What to work on
Copy the entries below word for word, minus the pictures.

▽

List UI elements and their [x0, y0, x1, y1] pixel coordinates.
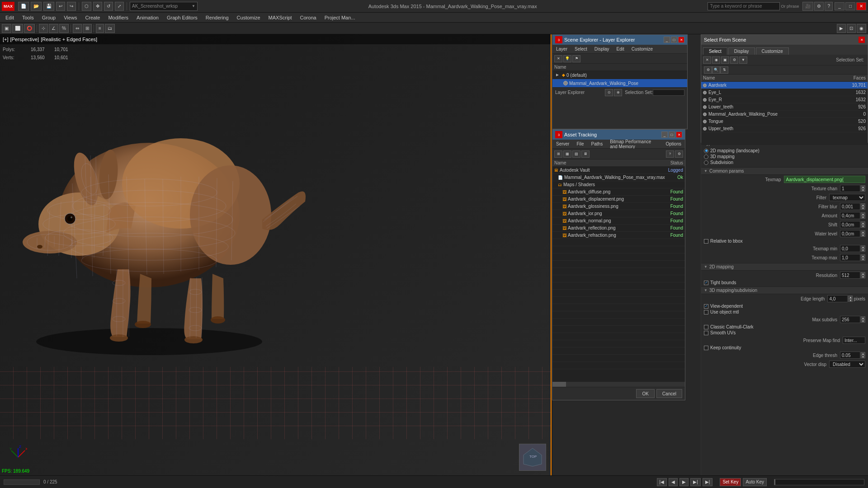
- open-btn[interactable]: 📂: [31, 2, 42, 11]
- filter-blur-down[interactable]: ▼: [861, 206, 865, 210]
- anim-next[interactable]: ▶|: [690, 478, 701, 486]
- rotate-btn[interactable]: ↺: [104, 2, 113, 11]
- se-tree-item-aardvark[interactable]: Mammal_Aardvark_Walking_Pose: [552, 79, 687, 87]
- at-close[interactable]: ✕: [676, 131, 682, 138]
- sfs-sort-btn[interactable]: ⇅: [720, 66, 728, 74]
- t2-material[interactable]: ◉: [857, 24, 866, 33]
- mapping-2d-header[interactable]: ▼ 2D mapping: [701, 263, 868, 271]
- menu-group[interactable]: Group: [38, 13, 60, 22]
- at-row-ior[interactable]: 🖼 Aardvark_ior.png Found: [552, 210, 685, 217]
- sfs-row-eye-r[interactable]: Eye_R 1632: [701, 96, 868, 103]
- radio-3d-btn[interactable]: [704, 155, 708, 159]
- sfs-filter-btn[interactable]: ⚙: [704, 66, 712, 74]
- edge-thresh-down[interactable]: ▼: [861, 355, 865, 358]
- se-tb-light[interactable]: 💡: [563, 55, 571, 62]
- smooth-uvs-checkbox[interactable]: [704, 331, 708, 335]
- texture-chan-down[interactable]: ▼: [861, 188, 865, 192]
- sfs-tb3[interactable]: ▣: [721, 56, 729, 64]
- menu-animation[interactable]: Animation: [133, 13, 162, 22]
- se-menu-display[interactable]: Display: [591, 45, 613, 54]
- menu-views[interactable]: Views: [60, 13, 80, 22]
- t2-snap[interactable]: ⊹: [39, 24, 48, 33]
- menu-rendering[interactable]: Rendering: [202, 13, 232, 22]
- menu-corona[interactable]: Corona: [297, 13, 320, 22]
- se-footer-btn1[interactable]: ⊙: [605, 89, 613, 96]
- at-row-normal[interactable]: 🖼 Aardvark_normal.png Found: [552, 217, 685, 225]
- se-footer-btn2[interactable]: ⊕: [614, 89, 622, 96]
- max-subdivs-down[interactable]: ▼: [861, 319, 865, 323]
- max-subdivs-up[interactable]: ▲: [861, 316, 865, 319]
- render-btn[interactable]: 🎥: [802, 2, 813, 11]
- at-tb2[interactable]: ▦: [563, 150, 571, 158]
- se-minimize[interactable]: _: [664, 37, 670, 43]
- se-menu-customize[interactable]: Customize: [628, 45, 656, 54]
- t2-region[interactable]: ⬜: [12, 24, 23, 33]
- water-level-up[interactable]: ▲: [861, 230, 865, 234]
- at-menu-server[interactable]: Server: [552, 140, 573, 149]
- texture-chan-input[interactable]: [840, 185, 860, 192]
- move-btn[interactable]: ✥: [93, 2, 102, 11]
- anim-start[interactable]: |◀: [657, 478, 667, 486]
- use-obj-mtl-checkbox[interactable]: [704, 310, 708, 314]
- shift-down[interactable]: ▼: [861, 225, 865, 228]
- select-btn[interactable]: ⬡: [82, 2, 91, 11]
- filter-dropdown[interactable]: texmap: [829, 194, 865, 201]
- redo-btn[interactable]: ↪: [67, 2, 76, 11]
- texmap-min-input[interactable]: [840, 245, 860, 252]
- new-btn[interactable]: 📄: [18, 2, 29, 11]
- texmap-max-input[interactable]: [840, 254, 860, 261]
- at-menu-file[interactable]: File: [573, 140, 587, 149]
- amount-input[interactable]: [840, 212, 860, 219]
- filter-blur-up[interactable]: ▲: [861, 203, 865, 206]
- common-params-header[interactable]: ▼ Common params: [701, 167, 868, 175]
- menu-modifiers[interactable]: Modifiers: [104, 13, 132, 22]
- edge-length-up[interactable]: ▲: [848, 296, 853, 299]
- classic-cc-checkbox[interactable]: [704, 325, 708, 329]
- t2-angle[interactable]: ∠: [49, 24, 58, 33]
- texmap-value[interactable]: Aardvark_displacement.png{: [784, 176, 866, 183]
- amount-up[interactable]: ▲: [861, 212, 865, 216]
- water-level-down[interactable]: ▼: [861, 234, 865, 237]
- at-minimize[interactable]: _: [661, 131, 668, 138]
- sfs-row-upper-teeth[interactable]: Upper_teeth 926: [701, 125, 868, 132]
- at-row-glossiness[interactable]: 🖼 Aardvark_glossiness.png Found: [552, 203, 685, 210]
- max-subdivs-input[interactable]: [840, 316, 860, 323]
- texmap-min-up[interactable]: ▲: [861, 245, 865, 249]
- at-menu-paths[interactable]: Paths: [588, 140, 607, 149]
- sfs-tb1[interactable]: ✕: [703, 56, 711, 64]
- radio-subdiv-btn[interactable]: [704, 160, 708, 165]
- resolution-down[interactable]: ▼: [861, 275, 865, 278]
- resolution-up[interactable]: ▲: [861, 272, 865, 275]
- at-row-maps[interactable]: 🗂 Maps / Shaders: [552, 181, 685, 188]
- settings-btn[interactable]: ⚙: [814, 2, 824, 11]
- sfs-search-btn[interactable]: 🔍: [712, 66, 720, 74]
- keyword-search-input[interactable]: [708, 2, 780, 10]
- close-btn[interactable]: ✕: [856, 2, 866, 10]
- maximize-btn[interactable]: □: [845, 2, 855, 10]
- se-tb-flag[interactable]: ⚑: [572, 55, 580, 62]
- at-tb1[interactable]: ⊞: [554, 150, 562, 158]
- at-row-max[interactable]: 📄 Mammal_Aardvark_Walking_Pose_max_vray.…: [552, 174, 685, 181]
- t2-select[interactable]: ▣: [2, 24, 11, 33]
- at-tb-settings[interactable]: ⚙: [675, 150, 683, 158]
- sfs-row-aardvark[interactable]: Aardvark 10,701: [701, 82, 868, 89]
- t2-percent[interactable]: %: [59, 24, 69, 33]
- menu-tools[interactable]: Tools: [19, 13, 38, 22]
- shift-up[interactable]: ▲: [861, 221, 865, 225]
- relative-bbox-checkbox[interactable]: [704, 239, 708, 244]
- filter-blur-input[interactable]: [840, 203, 860, 210]
- tight-bounds-checkbox[interactable]: ✓: [704, 281, 708, 285]
- edge-length-input[interactable]: [827, 295, 848, 302]
- nav-cube[interactable]: TOP: [519, 444, 546, 471]
- at-menu-options[interactable]: Options: [662, 140, 685, 149]
- at-row-reflection[interactable]: 🖼 Aardvark_reflection.png Found: [552, 225, 685, 232]
- t2-render[interactable]: ▶: [837, 24, 846, 33]
- at-row-displacement[interactable]: 🖼 Aardvark_displacement.png Found: [552, 196, 685, 203]
- menu-customize[interactable]: Customize: [233, 13, 264, 22]
- edge-thresh-up[interactable]: ▲: [861, 352, 865, 355]
- water-level-input[interactable]: [840, 230, 860, 237]
- sfs-tb2[interactable]: ◉: [712, 56, 720, 64]
- se-close[interactable]: ✕: [678, 37, 684, 43]
- undo-btn[interactable]: ↩: [56, 2, 65, 11]
- at-row-diffuse[interactable]: 🖼 Aardvark_diffuse.png Found: [552, 188, 685, 196]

△

The answer
List UI elements and their [x0, y0, x1, y1] pixel coordinates.
- open-btn[interactable]: 📂: [31, 2, 42, 11]
- filter-blur-down[interactable]: ▼: [861, 206, 865, 210]
- anim-next[interactable]: ▶|: [690, 478, 701, 486]
- rotate-btn[interactable]: ↺: [104, 2, 113, 11]
- se-tree-item-aardvark[interactable]: Mammal_Aardvark_Walking_Pose: [552, 79, 687, 87]
- at-close[interactable]: ✕: [676, 131, 682, 138]
- sfs-sort-btn[interactable]: ⇅: [720, 66, 728, 74]
- t2-material[interactable]: ◉: [857, 24, 866, 33]
- mapping-2d-header[interactable]: ▼ 2D mapping: [701, 263, 868, 271]
- menu-group[interactable]: Group: [38, 13, 60, 22]
- at-row-ior[interactable]: 🖼 Aardvark_ior.png Found: [552, 210, 685, 217]
- sfs-row-eye-r[interactable]: Eye_R 1632: [701, 96, 868, 103]
- radio-3d-btn[interactable]: [704, 155, 708, 159]
- sfs-filter-btn[interactable]: ⚙: [704, 66, 712, 74]
- edge-thresh-down[interactable]: ▼: [861, 355, 865, 358]
- se-tb-light[interactable]: 💡: [563, 55, 571, 62]
- smooth-uvs-checkbox[interactable]: [704, 331, 708, 335]
- texture-chan-down[interactable]: ▼: [861, 188, 865, 192]
- sfs-tb3[interactable]: ▣: [721, 56, 729, 64]
- menu-animation[interactable]: Animation: [133, 13, 162, 22]
- se-menu-display[interactable]: Display: [591, 45, 613, 54]
- menu-views[interactable]: Views: [60, 13, 80, 22]
- t2-snap[interactable]: ⊹: [39, 24, 48, 33]
- menu-rendering[interactable]: Rendering: [202, 13, 232, 22]
- menu-corona[interactable]: Corona: [297, 13, 320, 22]
- se-footer-btn1[interactable]: ⊙: [605, 89, 613, 96]
- at-row-normal[interactable]: 🖼 Aardvark_normal.png Found: [552, 217, 685, 225]
- se-footer-btn2[interactable]: ⊕: [614, 89, 622, 96]
- max-subdivs-down[interactable]: ▼: [861, 319, 865, 323]
- max-subdivs-up[interactable]: ▲: [861, 316, 865, 319]
- render-btn[interactable]: 🎥: [802, 2, 813, 11]
- at-tb2[interactable]: ▦: [563, 150, 571, 158]
- se-minimize[interactable]: _: [664, 37, 670, 43]
- se-menu-customize[interactable]: Customize: [628, 45, 656, 54]
- t2-region[interactable]: ⬜: [12, 24, 23, 33]
- water-level-up[interactable]: ▲: [861, 230, 865, 234]
- at-menu-server[interactable]: Server: [552, 140, 573, 149]
- texture-chan-input[interactable]: [840, 185, 860, 192]
- move-btn[interactable]: ✥: [93, 2, 102, 11]
- anim-start[interactable]: |◀: [657, 478, 667, 486]
- use-obj-mtl-checkbox[interactable]: [704, 310, 708, 314]
- shift-down[interactable]: ▼: [861, 225, 865, 228]
- select-btn[interactable]: ⬡: [82, 2, 91, 11]
- filter-dropdown[interactable]: texmap: [829, 194, 865, 201]
- redo-btn[interactable]: ↪: [67, 2, 76, 11]
- texmap-min-input[interactable]: [840, 245, 860, 252]
- new-btn[interactable]: 📄: [18, 2, 29, 11]
- texmap-max-input[interactable]: [840, 254, 860, 261]
- at-menu-file[interactable]: File: [573, 140, 587, 149]
- amount-input[interactable]: [840, 212, 860, 219]
- filter-blur-up[interactable]: ▲: [861, 203, 865, 206]
- common-params-header[interactable]: ▼ Common params: [701, 167, 868, 175]
- menu-modifiers[interactable]: Modifiers: [104, 13, 132, 22]
- edge-length-up[interactable]: ▲: [848, 296, 853, 299]
- classic-cc-checkbox[interactable]: [704, 325, 708, 329]
- t2-angle[interactable]: ∠: [49, 24, 58, 33]
- texmap-value[interactable]: Aardvark_displacement.png{: [784, 176, 866, 183]
- amount-up[interactable]: ▲: [861, 212, 865, 216]
- water-level-down[interactable]: ▼: [861, 234, 865, 237]
- at-minimize[interactable]: _: [661, 131, 668, 138]
- sfs-row-upper-teeth[interactable]: Upper_teeth 926: [701, 125, 868, 132]
- at-row-glossiness[interactable]: 🖼 Aardvark_glossiness.png Found: [552, 203, 685, 210]
- max-subdivs-input[interactable]: [840, 316, 860, 323]
- texmap-min-up[interactable]: ▲: [861, 245, 865, 249]
- at-menu-paths[interactable]: Paths: [588, 140, 607, 149]
- sfs-tb1[interactable]: ✕: [703, 56, 711, 64]
- radio-subdiv-btn[interactable]: [704, 160, 708, 165]
- resolution-down[interactable]: ▼: [861, 275, 865, 278]
- resolution-up[interactable]: ▲: [861, 272, 865, 275]
- at-row-maps[interactable]: 🗂 Maps / Shaders: [552, 181, 685, 188]
- settings-btn[interactable]: ⚙: [814, 2, 824, 11]
- sfs-search-btn[interactable]: 🔍: [712, 66, 720, 74]
- keyword-search-input[interactable]: [708, 2, 780, 10]
- close-btn[interactable]: ✕: [856, 2, 866, 10]
- maximize-btn[interactable]: □: [845, 2, 855, 10]
- se-tb-flag[interactable]: ⚑: [572, 55, 580, 62]
- at-tb1[interactable]: ⊞: [554, 150, 562, 158]
- at-row-max[interactable]: 📄 Mammal_Aardvark_Walking_Pose_max_vray.…: [552, 174, 685, 181]
- t2-select[interactable]: ▣: [2, 24, 11, 33]
- at-tb-settings[interactable]: ⚙: [675, 150, 683, 158]
- sfs-row-aardvark[interactable]: Aardvark 10,701: [701, 82, 868, 89]
- t2-percent[interactable]: %: [59, 24, 69, 33]
- menu-tools[interactable]: Tools: [19, 13, 38, 22]
- shift-up[interactable]: ▲: [861, 221, 865, 225]
- relative-bbox-checkbox[interactable]: [704, 239, 708, 244]
- filter-blur-input[interactable]: [840, 203, 860, 210]
- tight-bounds-checkbox[interactable]: ✓: [704, 281, 708, 285]
- edge-length-input[interactable]: [827, 295, 848, 302]
- nav-cube[interactable]: TOP: [519, 444, 546, 471]
- at-menu-options[interactable]: Options: [662, 140, 685, 149]
- at-row-reflection[interactable]: 🖼 Aardvark_reflection.png Found: [552, 225, 685, 232]
- t2-render[interactable]: ▶: [837, 24, 846, 33]
- at-row-displacement[interactable]: 🖼 Aardvark_displacement.png Found: [552, 196, 685, 203]
- menu-customize[interactable]: Customize: [233, 13, 264, 22]
- edge-thresh-up[interactable]: ▲: [861, 352, 865, 355]
- water-level-input[interactable]: [840, 230, 860, 237]
- sfs-tb2[interactable]: ◉: [712, 56, 720, 64]
- se-close[interactable]: ✕: [678, 37, 684, 43]
- undo-btn[interactable]: ↩: [56, 2, 65, 11]
- at-row-diffuse[interactable]: 🖼 Aardvark_diffuse.png Found: [552, 188, 685, 196]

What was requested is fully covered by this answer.